Method: Between 10/2013 and 10/2014, 62 patients underwent TES-MEP monitoring during resection of gliomas located close to central motor pathways put not involving the primary motor cortex. MEP were elicited by transcranial repetitive anodal monopolar train-stimulation. Bilateral MEP were continuously evaluated to assess increase of threshold-level (minimum voltage needed to evoke a motor response from each of the muscles being monitored). An increase in threshold-level of more than 20% was considered a warning signal. Recorded alterations were subsequently correlated with postoperative neurological deterioration and MRI findings.
Results: In 3 of 56 patients without preoperative paresis, a permanent increase of more than 20% in threshold-level was observed, all of them showed new paresis postoperatively (transient paresis in 2 patients and permanent paresis in 1 patient).
In 3 of 6 patients with preoperative paresis, a permanent increase of more than 20% in threshold-level was observed, all of them showed postoperative neurological deterioration (transient deterioration in 2 patients and permanent deterioration in 1 patient).
In 56/62 patients, no significant change of threshold-level was detected and except of one patient who developed a new permanent deficit, none of the patients showed postoperative neurological deterioration.
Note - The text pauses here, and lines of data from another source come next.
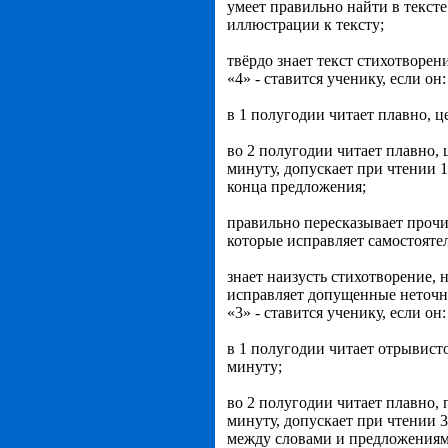
умеет правильно найти в тексте
иллюстрации к тексту;
твёрдо знает текст стихотворен
«4» - ставится ученику, если о
в 1 полугодии читает плавно, ц
во 2 полугодии читает плавно, 
минуту, допускает при чтении 1
конца предложения;
правильно пересказывает прочи
которые исправляет самостояте
знает наизусть стихотворение, 
исправляет допущенные неточн
«3» - ставится ученику, если о
в 1 полугодии читает отрывисто
минуту;
во 2 полугодии читает плавно, 
минуту, допускает при чтении 3
между словами и предложениям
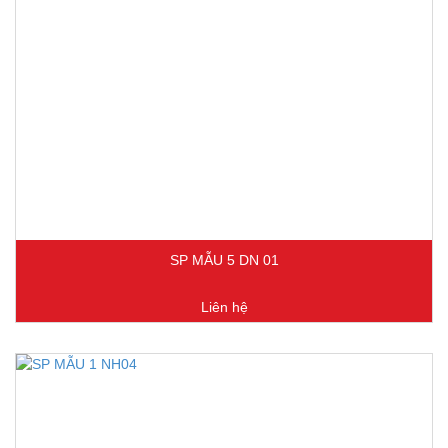
SP MẪU 5 DN 01
Liên hệ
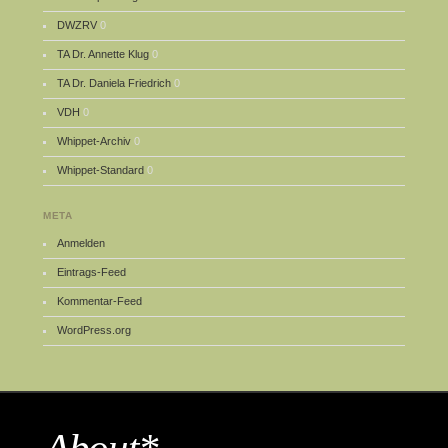
DWZRV
0
TA Dr. Annette Klug
0
TA Dr. Daniela Friedrich
0
VDH
0
Whippet-Archiv
0
Whippet-Standard
0
META
Anmelden
Eintrags-Feed
Kommentar-Feed
WordPress.org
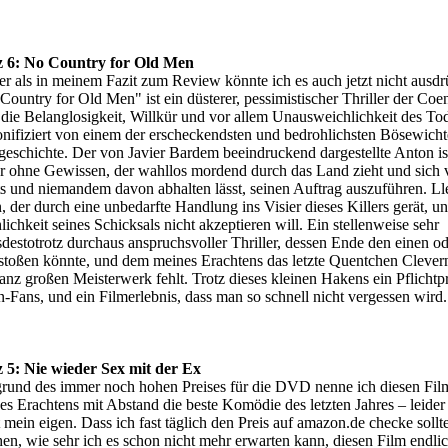
z 6: No Country for Old Men
er als in meinem Fazit zum Review könnte ich es auch jetzt nicht ausdr
Country for Old Men" ist ein düsterer, pessimistischer Thriller der Co
 die Belanglosigkeit, Willkür und vor allem Unausweichlichkeit des To
onifiziert von einem der erscheckendsten und bedrohlichsten Bösewicht
geschichte. Der von Javier Bardem beeindruckend dargestellte Anton is
er ohne Gewissen, der wahllos mordend durch das Land zieht und sich 
ts und niemandem davon abhalten lässt, seinen Auftrag auszuführen. L
 der durch eine unbedarfte Handlung ins Visier dieses Killers gerät, un
ichkeit seines Schicksals nicht akzeptieren will. Ein stellenweise sehr
sdestotrotz durchaus anspruchsvoller Thriller, dessen Ende den einen od
stoßen könnte, und dem meines Erachtens das letzte Quentchen Clevern
nz großen Meisterwerk fehlt. Trotz dieses kleinen Hakens ein Pflich
-Fans, und ein Filmerlebnis, dass man so schnell nicht vergessen wird.
z 5: Nie wieder Sex mit der Ex
rund des immer noch hohen Preises für die DVD nenne ich diesen Fil
es Erachtens mit Abstand die beste Komödie des letzten Jahres – leider
 mein eigen. Dass ich fast täglich den Preis auf amazon.de checke sollte
en, wie sehr ich es schon nicht mehr erwarten kann, diesen Film endli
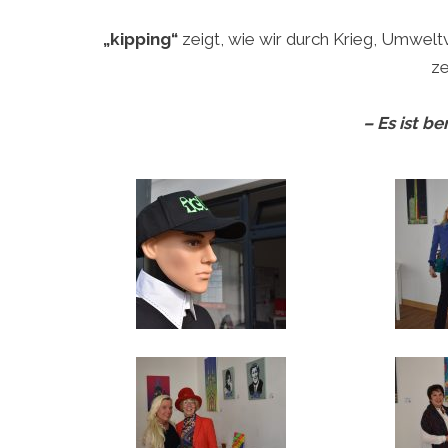
„kipping“
zeigt, wie wir durch Krieg, Umwel
ze
– Es ist be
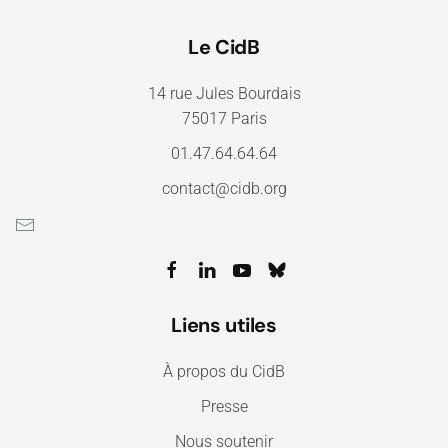
Le CidB
14 rue Jules Bourdais
75017 Paris
01.47.64.64.64
contact@cidb.org
Liens utiles
À propos du CidB
Presse
Nous soutenir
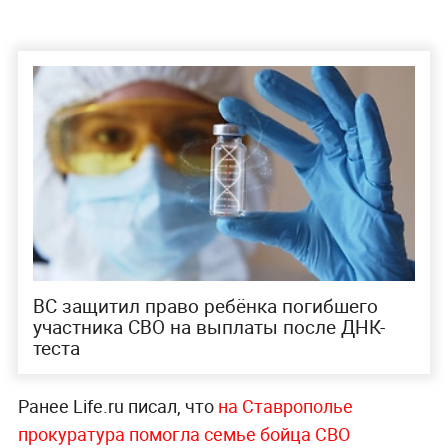
ВС защитил право ребёнка погибшего
участника СВО на выплаты после ДНК-
теста
Ранее Life.ru писал, что
на Ставрополье
прокуратура помогла семье бойца СВО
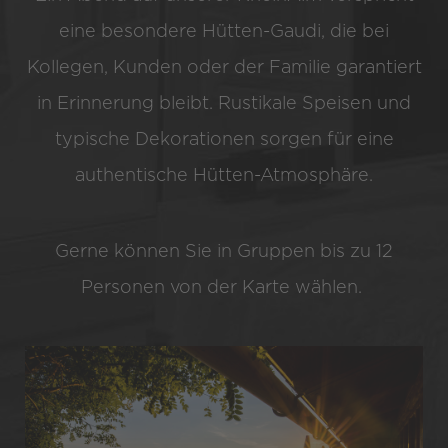
eine besondere Hütten-Gaudi, die bei
Kollegen, Kunden oder der Familie garantiert
in Erinnerung bleibt. Rustikale Speisen und
typische Dekorationen sorgen für eine
authentische Hütten-Atmosphäre.
Gerne können Sie in Gruppen bis zu 12
Personen von der Karte wählen.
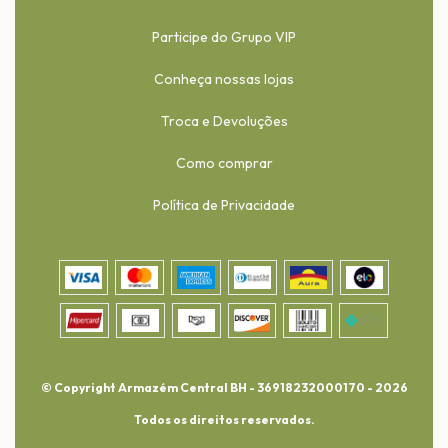
Participe do Grupo VIP
Conheça nossas lojas
Troca e Devoluções
Como comprar
Política de Privacidade
© Copyright Armazém Central BH - 36918232000170 - 2026
Todos os direitos reservados.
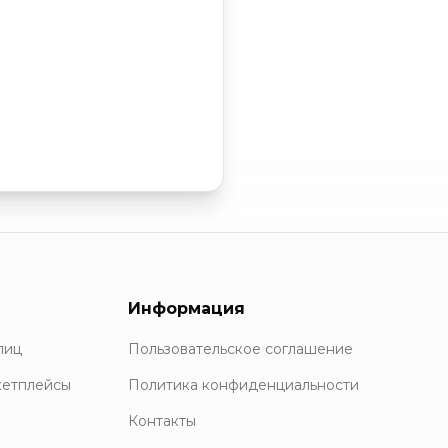
Информация
лиц
Пользовательское соглашение
кетплейсы
Политика конфиденциальности
Контакты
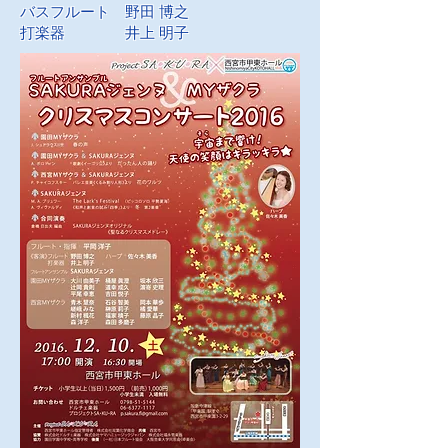
バスフルート 野田 博之
打楽器 井上 明子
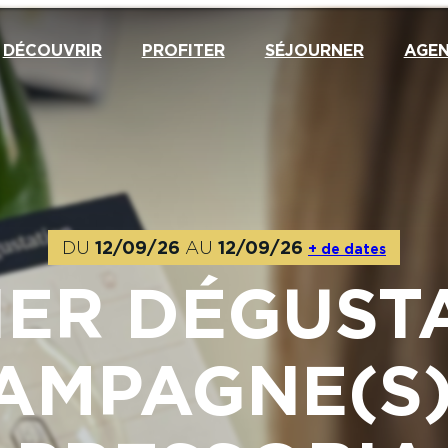
DÉCOUVRIR
PROFITER
SÉJOURNER
AGE
DU
12/09/26
AU
12/09/26
+ de dates
IER DÉGUST
AMPAGNE(S) 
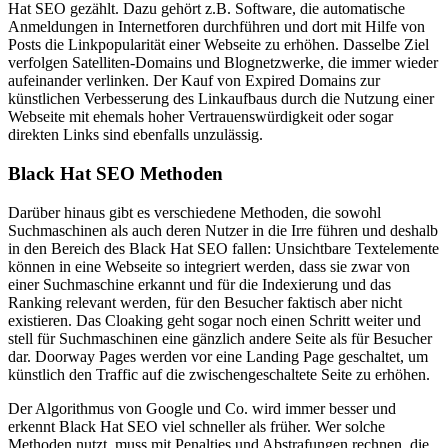
Hat SEO gezählt. Dazu gehört z.B. Software, die automatische
Anmeldungen in Internetforen durchführen und dort mit Hilfe von
Posts die Linkpopularität einer Webseite zu erhöhen. Dasselbe Ziel
verfolgen Satelliten-Domains und Blognetzwerke, die immer wieder
aufeinander verlinken. Der Kauf von Expired Domains zur
künstlichen Verbesserung des Linkaufbaus durch die Nutzung einer
Webseite mit ehemals hoher Vertrauenswürdigkeit oder sogar
direkten Links sind ebenfalls unzulässig.
Black Hat SEO Methoden
Darüber hinaus gibt es verschiedene Methoden, die sowohl
Suchmaschinen als auch deren Nutzer in die Irre führen und deshalb
in den Bereich des Black Hat SEO fallen: Unsichtbare Textelemente
können in eine Webseite so integriert werden, dass sie zwar von
einer Suchmaschine erkannt und für die Indexierung und das
Ranking relevant werden, für den Besucher faktisch aber nicht
existieren. Das Cloaking geht sogar noch einen Schritt weiter und
stell für Suchmaschinen eine gänzlich andere Seite als für Besucher
dar. Doorway Pages werden vor eine Landing Page geschaltet, um
künstlich den Traffic auf die zwischengeschaltete Seite zu erhöhen.
Der Algorithmus von Google und Co. wird immer besser und
erkennt Black Hat SEO viel schneller als früher. Wer solche
Methoden nutzt, muss mit Penalties und Abstrafungen rechnen, die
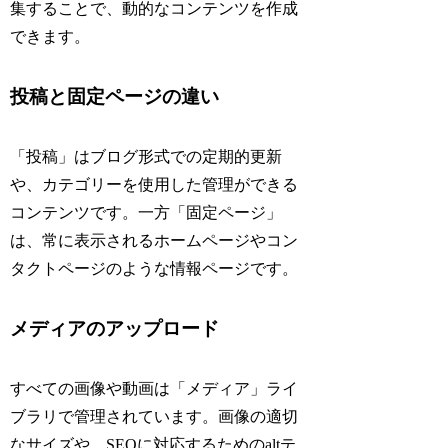
集することで、動的なコンテンツを作成
できます。
投稿と固定ページの違い
「投稿」はブログ形式での定期的更新
や、カテゴリーを使用した管理ができる
コンテンツです。一方「固定ページ」
は、常に表示されるホームページやコン
タクトページのような情報ページです。
メディアのアップロード
すべての画像や動画は「メディア」ライ
ブラリで管理されています。画像の適切
なサイズや、SEOに対応するためのaltテ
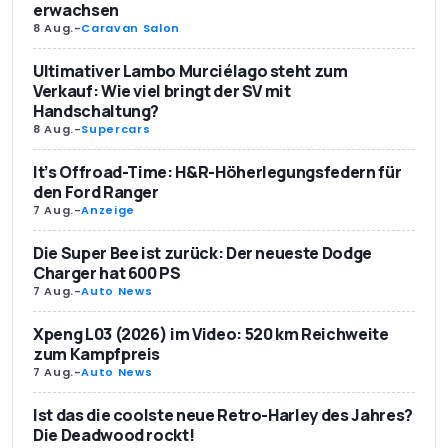
erwachsen
8 Aug.
-
Caravan Salon
Ultimativer Lambo Murciélago steht zum
Verkauf: Wie viel bringt der SV mit
Handschaltung?
8 Aug.
-
Supercars
It’s Offroad-Time: H&R-Höherlegungsfedern für
den Ford Ranger
7 Aug.
-
Anzeige
Die Super Bee ist zurück: Der neueste Dodge
Charger hat 600 PS
7 Aug.
-
Auto News
Xpeng L03 (2026) im Video: 520 km Reichweite
zum Kampfpreis
7 Aug.
-
Auto News
Ist das die coolste neue Retro-Harley des Jahres?
Die Deadwood rockt!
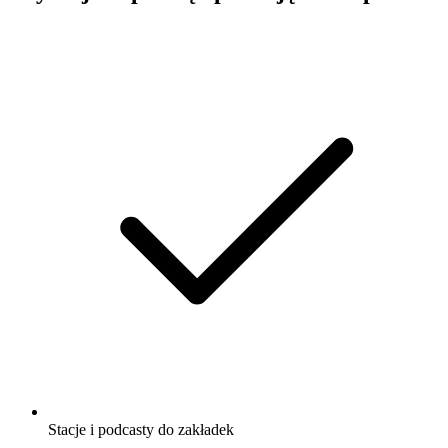
Stacje i podcasty do zakładek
Estimated specificity was 100% and Sensitivity 86.7% (Fisher-Exact test, p≤0.001).
Postoperative MRI revealed gross tumor resection in 60% and subtotal resection in 40% of the patients; territorial ischemia was detected in the one patient with the false negative monitoring finding.
Conclusions: TES-MEP are feasible in glioma surgery. Compared to the reported false negative and false positive results in the literature when using amplitude monitoring, the use of threshold-level in MEP monitoring allows for high specificity and sensitivity.